Time in between OU modules allows catching up on some ‘non-edtech ‘ literature, such as Anatol Lieven’s book on Pakistan. Lieven seems to have travelled all over Pakistan and talked to everyone from farmers and local Taleban leaders up to members from the Pakistani elite in Lahore and Islamabad. Despite its nearly 500 pages, the book is both extremely readable and well in-depth to nuance or dispel the –numerous – misunderstandings and negative connotations that surround the country.
Lieven describes how strong kinship alliances and systems of patronage both weaken the state (only 1% of the population pays income tax) and protect it against extremism and state collapse. Except for the army, the Pakistani state is very weak, be it its judicial system where customary law systems and the Islamist sharia system are more applied than state laws, or education and health, where charity systems from organisations such as Lashkar-e-Taiba have filled the void left by the state.
The Punjab forms the heart of Pakistan, with more than half of the population and by far the most economic activity. Pakistan’s largest city, Karachi, lies in the otherwise rural Sindh province. The ca. 20 million Pathans make up the majority in the low-density provinces of Balochistan and NWFP (North Western Frontier Province).
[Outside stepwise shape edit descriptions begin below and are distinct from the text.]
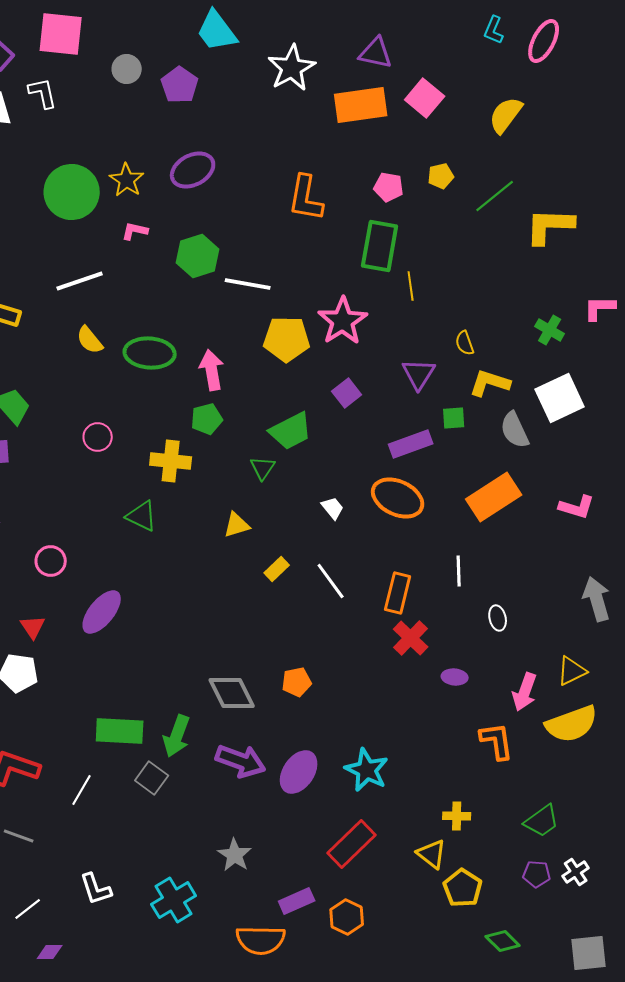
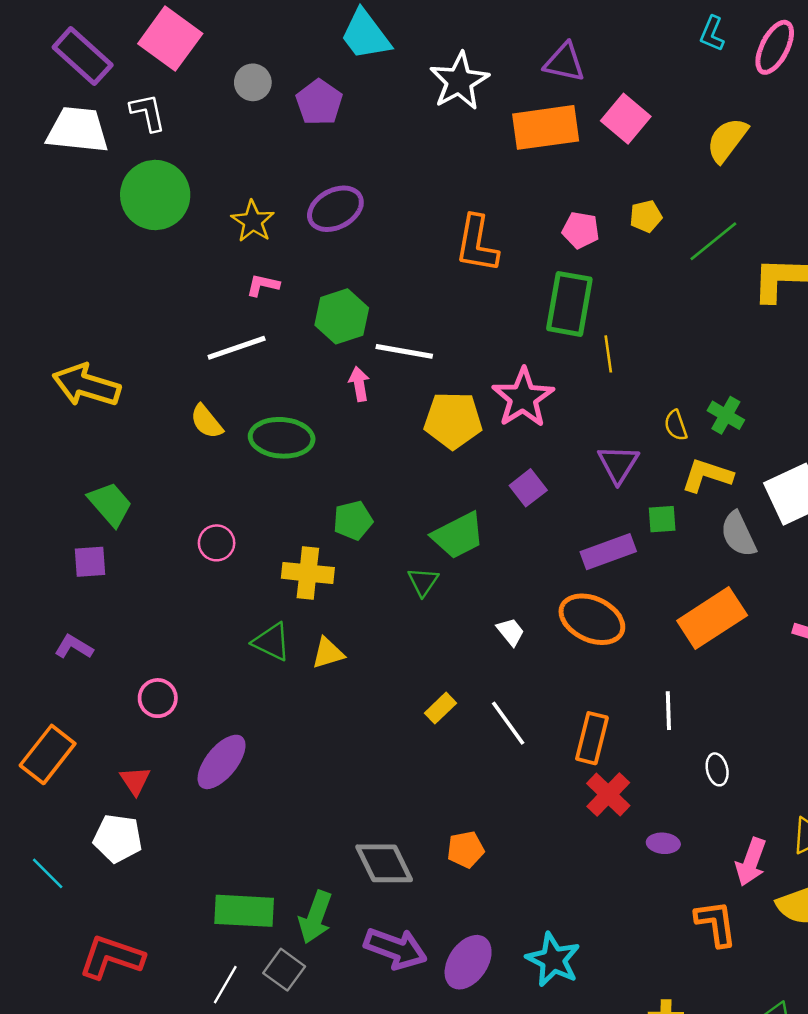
pink square: (61, 34) -> (170, 39), turned 30
green circle: (72, 192) -> (155, 195), moved
white line: (80, 281) -> (237, 348), moved
green cross: (550, 330) -> (726, 415), moved
pink arrow: (212, 370) -> (359, 384), moved, size x0.7
yellow triangle: (237, 525) -> (328, 653), moved
white line: (82, 790) -> (225, 985), moved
The FATA (Federally Administered Tribal Areas) along the border with Afghanistan are formally administered by a Pakistani state agent, but are in practice largely independent.
Lieven usefully distinguishes clearly between the Afghan and Pakistani Taleban. The former enjoy widespread support among all layers of Pakistani society, for fighting against a foreign invader in Afghanistan. The latter enjoyed support as long as they focused on the struggle in Kashmir and helping the Afghani Taleban against American interests. Their brutality and increasing threat to the stability of Pakistan have reduced their support among the population.
According to Lieven, Pakistan’s main threat are external. First, a foreign invasion (by the US), instilled by increases in drone strikes or operations on Pakistani soil, could dramatically reduce the prestige of the Pakistani army as it would be seen as an American stooge, which would result in widespread mutiny. Second, Pakistan is frighteningly dependent on the Indus and Himalayan melt waters for its water. Population growth and climate change threaten to reduce agricultural yields and make parts of the country uninhabitable.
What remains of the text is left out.